Amendments to norms for financial firms in Bahrain will encourage the BNPL sector through eased ownership restrictions and management structures that support tech-based models. The scheme only faces restrictions in Qatar, but that may change after a Qatar Financial Centre official’s statement that he would encourage the regulator to accept the service, may change things.
HOW ARE CONSUMERS REACTING
It’s not surprising that a model breaking down payments in installments is popular. Explaining why consumers love BNPL, ElRakabawy says, “Consumers can afford to buy more for less upfront.
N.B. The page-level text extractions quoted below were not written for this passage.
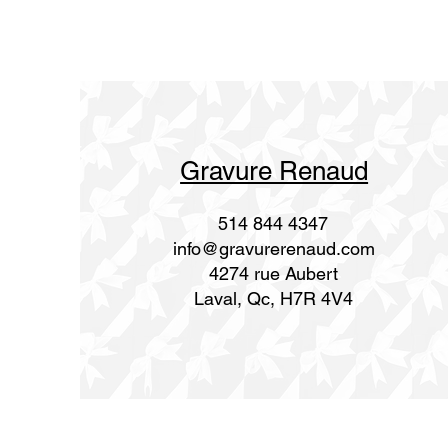
Gravure Renaud
514 844 4347
info@gravurerenaud.com
4274 rue Aubert
Laval, Qc, H7R 4V4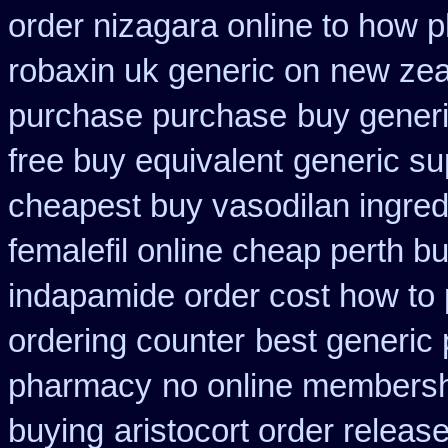
order nizagara online to how
robaxin uk generic on
new zea
purchase purchase
buy generi
free buy equivalent
generic su
cheapest buy vasodilan ingred
femalefil online cheap perth b
indapamide order cost how to 
ordering counter
best generic
pharmacy
no online membersh
buying
aristocort order releas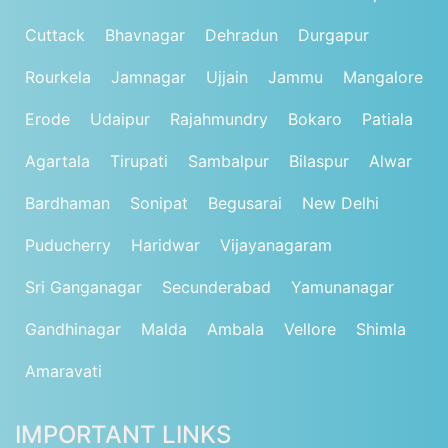
Cuttack
Bhavnagar
Dehradun
Durgapur
Rourkela
Jamnagar
Ujjain
Jammu
Mangalore
Erode
Udaipur
Rajahmundry
Bokaro
Patiala
Agartala
Tirupati
Sambalpur
Bilaspur
Alwar
Bardhaman
Sonipat
Begusarai
New Delhi
Puducherry
Haridwar
Vijayanagaram
Sri Ganganagar
Secunderabad
Yamunanagar
Gandhinagar
Malda
Ambala
Vellore
Shimla
Amaravati
IMPORTANT LINKS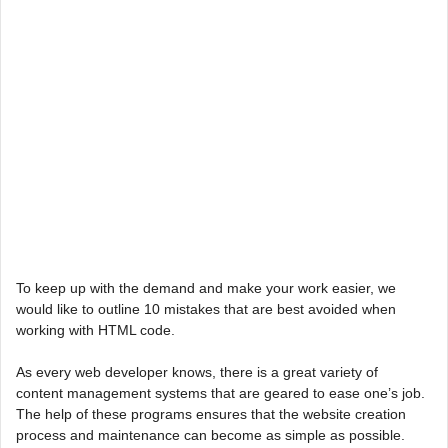
To keep up with the demand and make your work easier, we
would like to outline 10 mistakes that are best avoided when
working with HTML code.
As every web developer knows, there is a great variety of
content management systems that are geared to ease one’s job.
The help of these programs ensures that the website creation
process and maintenance can become as simple as possible.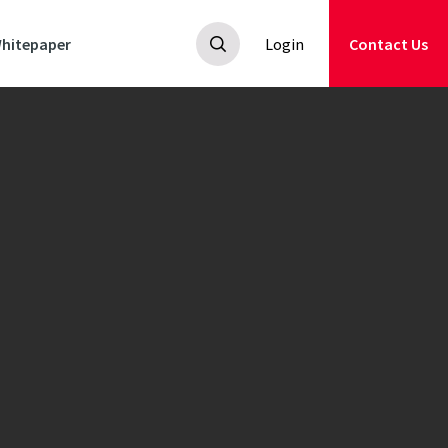
hitepaper
Login
Contact Us
ed
spring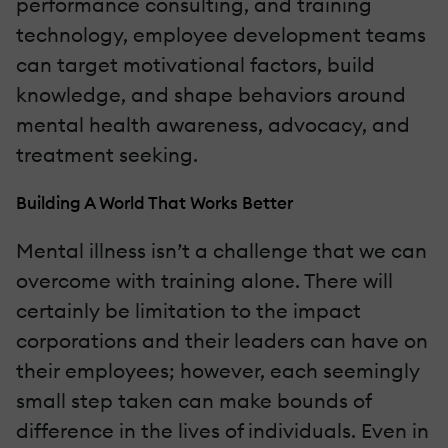
performance consulting, and training
technology, employee development teams
can target motivational factors, build
knowledge, and shape behaviors around
mental health awareness, advocacy, and
treatment seeking.
Building A World That Works Better
Mental illness isn’t a challenge that we can
overcome with training alone. There will
certainly be limitation to the impact
corporations and their leaders can have on
their employees; however, each seemingly
small step taken can make bounds of
difference in the lives of individuals. Even in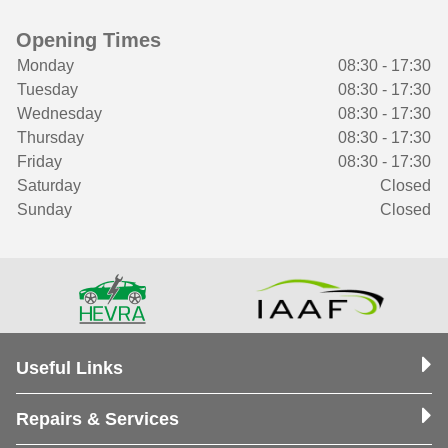
Opening Times
Monday
08:30 - 17:30
Tuesday
08:30 - 17:30
Wednesday
08:30 - 17:30
Thursday
08:30 - 17:30
Friday
08:30 - 17:30
Saturday
Closed
Sunday
Closed
Useful Links
Repairs & Services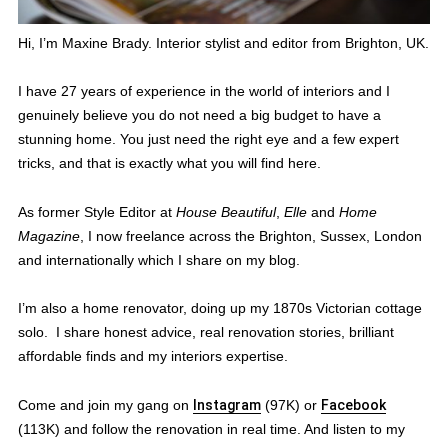
Hi, I’m Maxine Brady. Interior stylist and editor from Brighton, UK.
I have 27 years of experience in the world of interiors and I
genuinely believe you do not need a big budget to have a
stunning home. You just need the right eye and a few expert
tricks, and that is exactly what you will find here.
As former Style Editor at
House Beautiful
,
Elle
and
Home
Magazine
, I now freelance across the Brighton, Sussex, London
and internationally which I share on my blog.
I’m also a home renovator, doing up my 1870s Victorian cottage
solo. I share honest advice, real renovation stories, brilliant
affordable finds and my interiors expertise.
Come and join my gang on
Instagram
(97K) or
Facebook
(113K) and follow the renovation in real time. And listen to my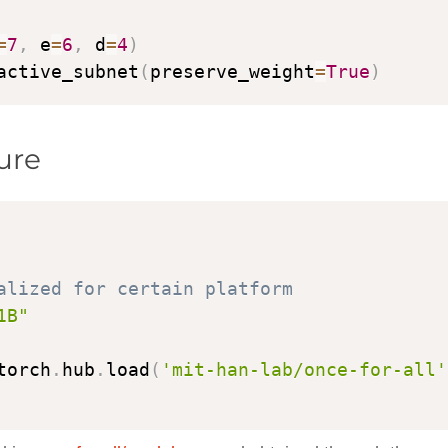
=
7
,
 e
=
6
,
 d
=
4
)
active_subnet
(
preserve_weight
=
True
)
ure
alized for certain platform
1B"
torch
.
hub
.
load
(
'mit-han-lab/once-for-all'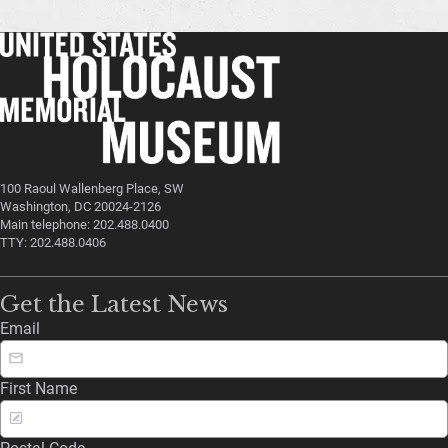
100 Raoul Wallenberg Place, SW
Washington, DC 20024-2126
Main telephone: 202.488.0400
TTY: 202.488.0406
Get the Latest News
Email
First Name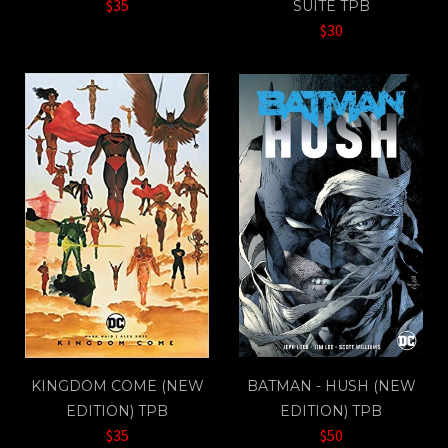
$35
SUITE TPB
$30
KINGDOM COME (NEW
BATMAN - HUSH (NEW
EDITION) TPB
EDITION) TPB
$35
$50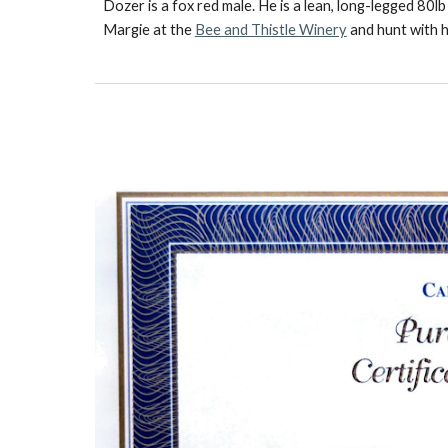
Dozer is a fox red male. He is a lean, long-legged 80
Margie at the
Bee and Thistle Winery
and hunt with h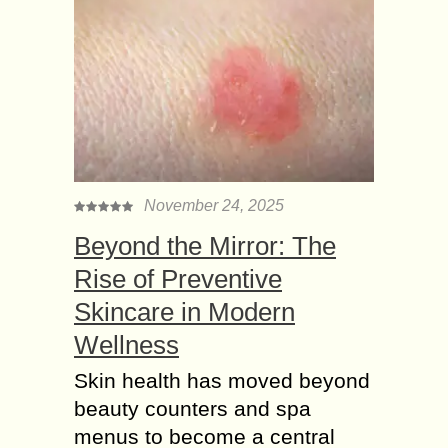
November 24, 2025
Beyond the Mirror: The
Rise of Preventive
Skincare in Modern
Wellness
Skin health has moved beyond
beauty counters and spa
menus to become a central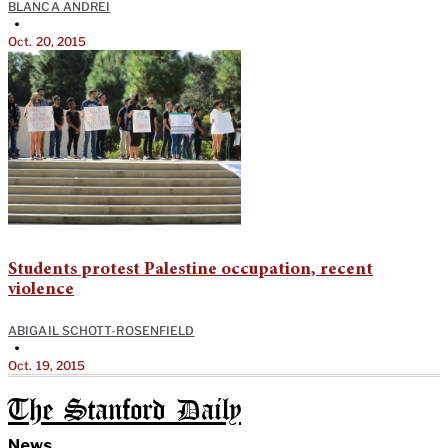
BLANCA ANDREI
•
Oct. 20, 2015
Students protest Palestine occupation, recent
violence
ABIGAIL SCHOTT-ROSENFIELD
•
Oct. 19, 2015
The Stanford Daily
News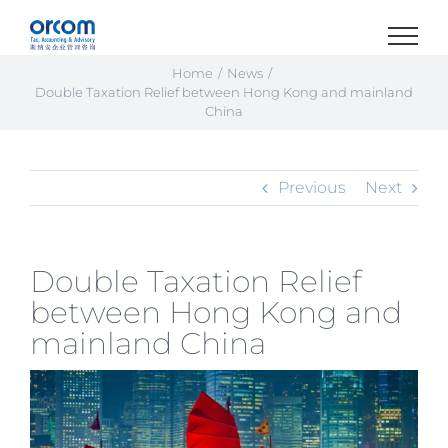
Skip
to
content
Home
News
Double Taxation Relief between Hong Kong and mainland
China
Previous
Next
Double Taxation Relief
between Hong Kong and
mainland China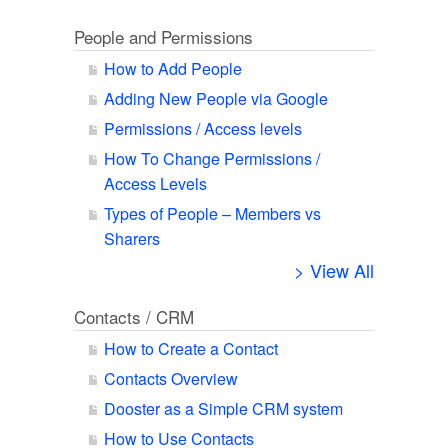
People and Permissions
How to Add People
Adding New People via Google
Permissions / Access levels
How To Change Permissions /
Access Levels
Types of People – Members vs
Sharers
> View All
Contacts / CRM
How to Create a Contact
Contacts Overview
Dooster as a Simple CRM system
How to Use Contacts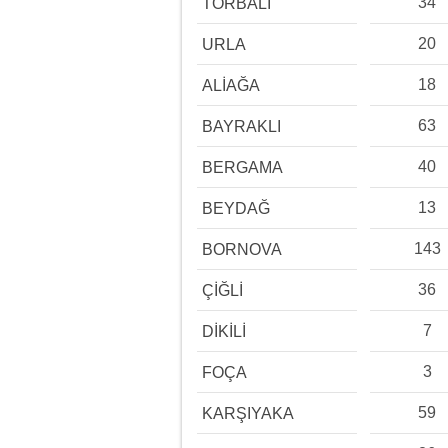
34
TORBALI
20
URLA
18
ALİAĞA
63
BAYRAKLI
40
BERGAMA
13
BEYDAĞ
143
BORNOVA
36
ÇİĞLİ
7
DİKİLİ
3
FOÇA
59
KARŞIYAKA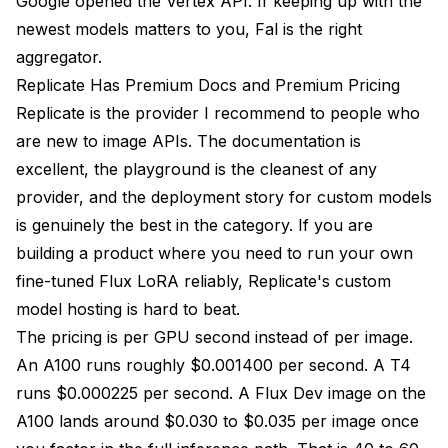
Google opened the Vertex API. If keeping up with the
newest models matters to you, Fal is the right
aggregator.
Replicate Has Premium Docs and Premium Pricing
Replicate is the provider I recommend to people who
are new to image APIs. The documentation is
excellent, the playground is the cleanest of any
provider, and the deployment story for custom models
is genuinely the best in the category. If you are
building a product where you need to run your own
fine-tuned Flux LoRA reliably, Replicate's custom
model hosting is hard to beat.
The pricing is per GPU second instead of per image.
An A100 runs roughly $0.001400 per second. A T4
runs $0.000225 per second. A Flux Dev image on the
A100 lands around $0.030 to $0.035 per image once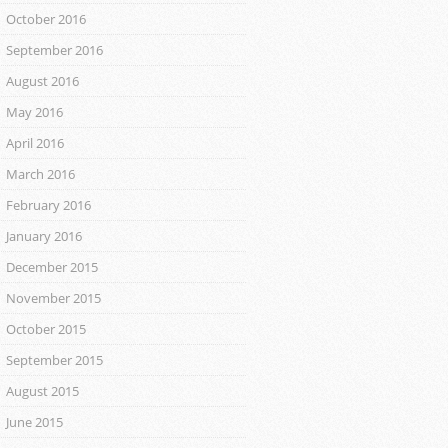
October 2016
September 2016
August 2016
May 2016
April 2016
March 2016
February 2016
January 2016
December 2015
November 2015
October 2015
September 2015
August 2015
June 2015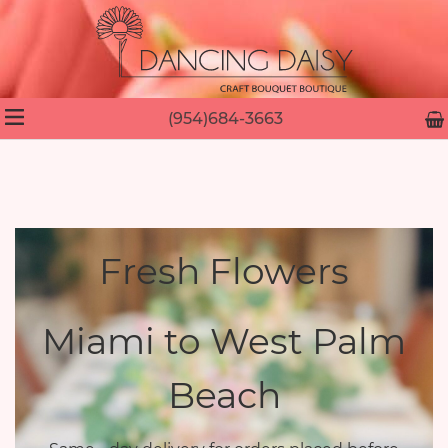
(954)684-3663
Fresh Flowers
Miami to West Palm
Beach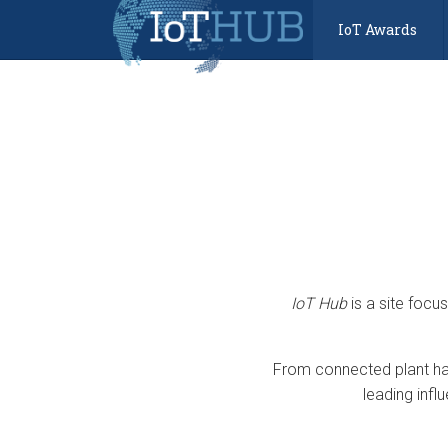
IoT Awards
IoT Hub
is a site focu
From connected plant har
leading infl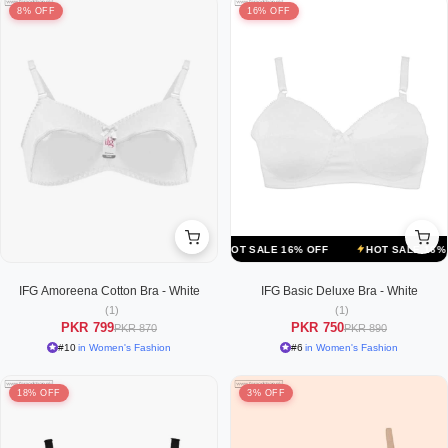
8% OFF
16% OFF
F
HOT SALE 16% OFF
HOT SALE 16% OFF
HOT SALE 16% OFF
IFG Amoreena Cotton Bra - White
IFG Basic Deluxe Bra - White
(1)
(1)
PKR 799
PKR 750
PKR 870
PKR 890
#10
in Women's Fashion
#6
in Women's Fashion
18% OFF
3% OFF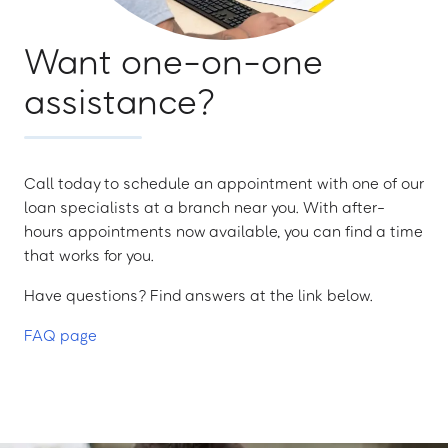
Want one-on-one
assistance?
Call today to schedule an appointment with one of our
loan specialists at a branch near you. With after-
hours appointments now available, you can find a time
that works for you.
Have questions? Find answers at the link below.
FAQ page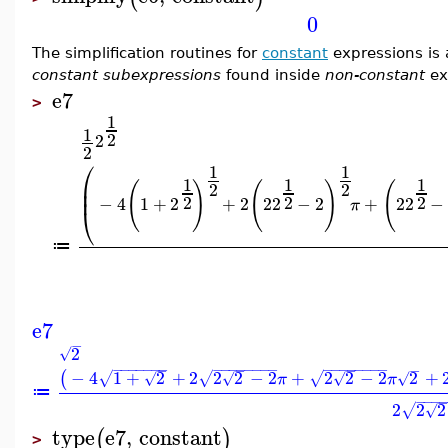
0
The simplification routines for
constant
expressions is
constant subexpressions
found inside
non-constant
ex
e7
>
1
1
2
2
2
⎛
1
1
1
1
1
⎜
(
)
(
)
(
2
2
⎜
2
2
2
−
4
1
+
2
+
2
2
2
−
2
+
2
2
−
π
⎝
≔
e7
−
2
√
−
−
−
−
−
−
−
−
−
−
−
−
−
−
−
−
−
−
−
−
−
−
−
−
−
−
−
−
4
1
+
2
+
2
2
2
−
2
+
2
2
−
2
2
+
(
√
√
√
√
√
√
√
π
π
≔
−
−
−
−
2
2
2
√
√
type
e7
,
constant
(
)
>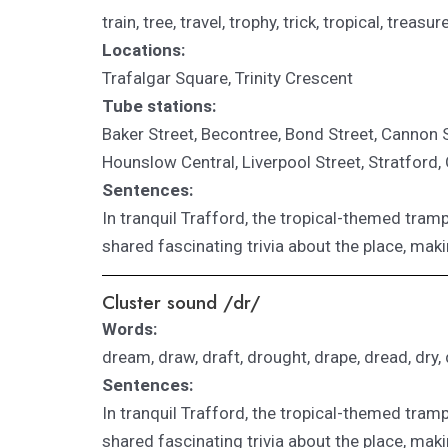
train, tree, travel, trophy, trick, tropical, treasu
Locations:
Trafalgar Square, Trinity Crescent
Tube stations:
Baker Street, Becontree,
Bond Street,
Cannon St
Hounslow Central, Liverpool Street, Stratford
Sentences:
In tranquil Trafford, the tropical-themed tramp
shared fascinating trivia about the place, maki
Cluster sound /dr/
Words:
dream, draw, draft, drought, drape, dread, dry, dr
Sentences:
In tranquil Trafford, the tropical-themed tramp
shared fascinating trivia about the place, maki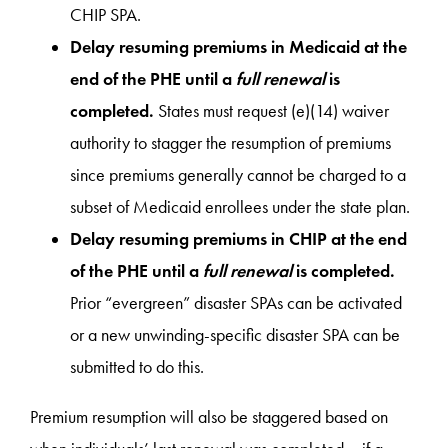
CHIP SPA.
Delay resuming premiums in Medicaid at the
end of the PHE until a
full renewal
is
completed.
States must request (e)(14) waiver
authority to stagger the resumption of premiums
since premiums generally cannot be charged to a
subset of Medicaid enrollees under the state plan.
Delay resuming premiums in CHIP at the end
of the PHE until a
full renewal
is completed.
Prior “evergreen” disaster SPAs can be activated
or a new unwinding-specific disaster SPA can be
submitted to do this.
Premium resumption will also be staggered based on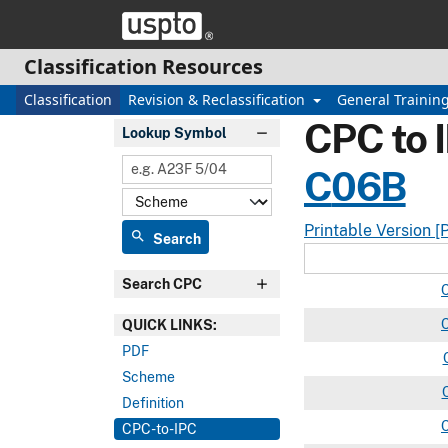
Skip header and go to main content
Classification Resources
Classification
Revision & Reclassification
General Trainin
CPC to 
Lookup Symbol
C
06B
Printable Version [
search
Search
Search CPC
QUICK LINKS:
PDF
Scheme
Definition
CPC-to-IPC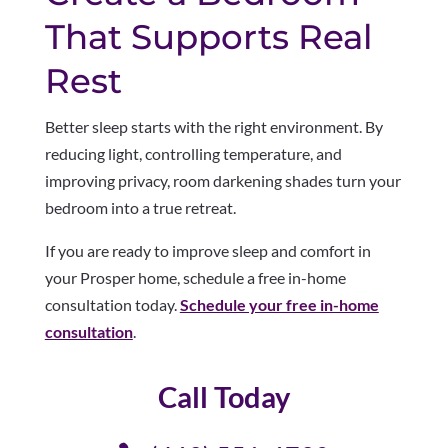
That Supports Real
Rest
Better sleep starts with the right environment. By
reducing light, controlling temperature, and
improving privacy, room darkening shades turn your
bedroom into a true retreat.
If you are ready to improve sleep and comfort in
your Prosper home, schedule a free in-home
consultation today.
Schedule your free in-home
consultation
.
Call Today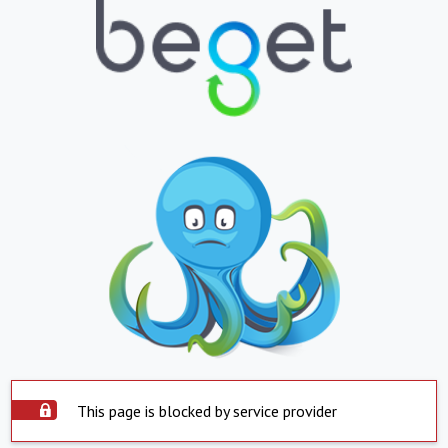
This page is blocked by service provider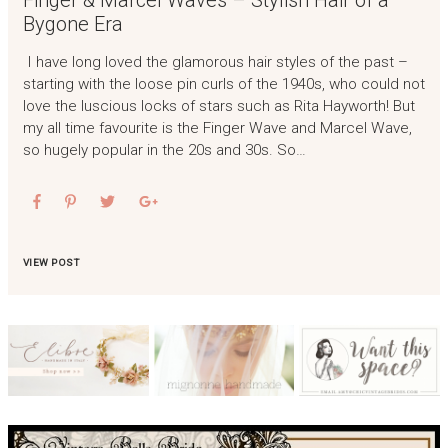
Finger & Marcel Waves – Stylish Hair of a
Bygone Era
I have long loved the glamorous hair styles of the past –
starting with the loose pin curls of the 1940s, who could not
love the luscious locks of stars such as Rita Hayworth! But
my all time favourite is the Finger Wave and Marcel Wave,
so hugely popular in the 20s and 30s. So…
VIEW POST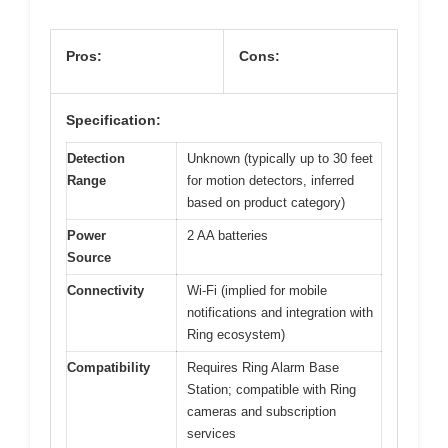
Pros:
Cons:
Specification:
Detection
Unknown (typically up to 30 feet
Range
for motion detectors, inferred
based on product category)
Power
2 AA batteries
Source
Connectivity
Wi-Fi (implied for mobile
notifications and integration with
Ring ecosystem)
Compatibility
Requires Ring Alarm Base
Station; compatible with Ring
cameras and subscription
services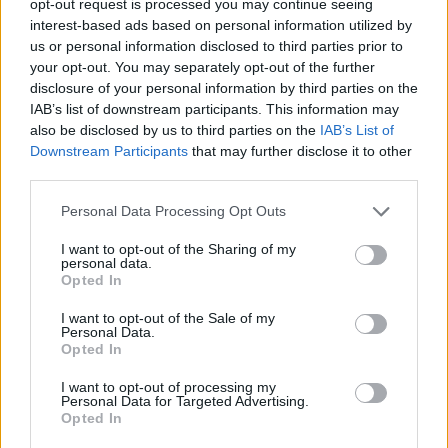
opt-out request is processed you may continue seeing
interest-based ads based on personal information utilized by
us or personal information disclosed to third parties prior to
your opt-out. You may separately opt-out of the further
disclosure of your personal information by third parties on the
IAB’s list of downstream participants. This information may
also be disclosed by us to third parties on the
IAB’s List of
Downstream Participants
that may further disclose it to other
third parties.
Personal Data Processing Opt Outs
I want to opt-out of the Sharing of my
personal data.
Opted In
I want to opt-out of the Sale of my
Personal Data.
Opted In
I want to opt-out of processing my
Personal Data for Targeted Advertising.
Opted In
They can buy pricier and more items with typical down-payments from zero to max 25% and 0% APR.”
“I see that splitting payments as a consumer behavior is, in fact, universal, driven by the psychology of consuming now and worrying about payments later,” he adds.
Flexible payments, which are relatively light on the monthly budget, also increase sales by bringing down cart abandonment rates on ecommerce sites.
ElRakabawy sees “emerging countries with historically low consumer purchase power and high inflation” as more fertile markets for flexible payment services. He says, “In countries such as Egypt, BNPL targets the lower-income segment through long-tenure offering rather than the typical three-month payment split.”
The ability to pay in parts may allow people to buy more, but it also allows people to plan their expenses better. Describing the role of BNPL in regulating cash flow, Iqbal says, “It allows consumers to afford what they love today and pay over time, to preserve their cash flows at no additional expenses. This creates a balance between the desire for immediate purchasing and the necessity for long-term budgeting.”
Digital transactions had already replaced cash and received a boost during the pandemic. By allowing people to buy more and pay in interest-free installments, BNPL has further swayed people away from the cash-on-delivery model in the Middle East. This payment method is here to stay. “The pandemic accelerated the move away from cash as it’s predicted to lose further ground at physical point-of-sale (PoS), accounting for 51.7% by 2024, suggesting that this shift is likely to be sustained and permanent,” says Iqbal.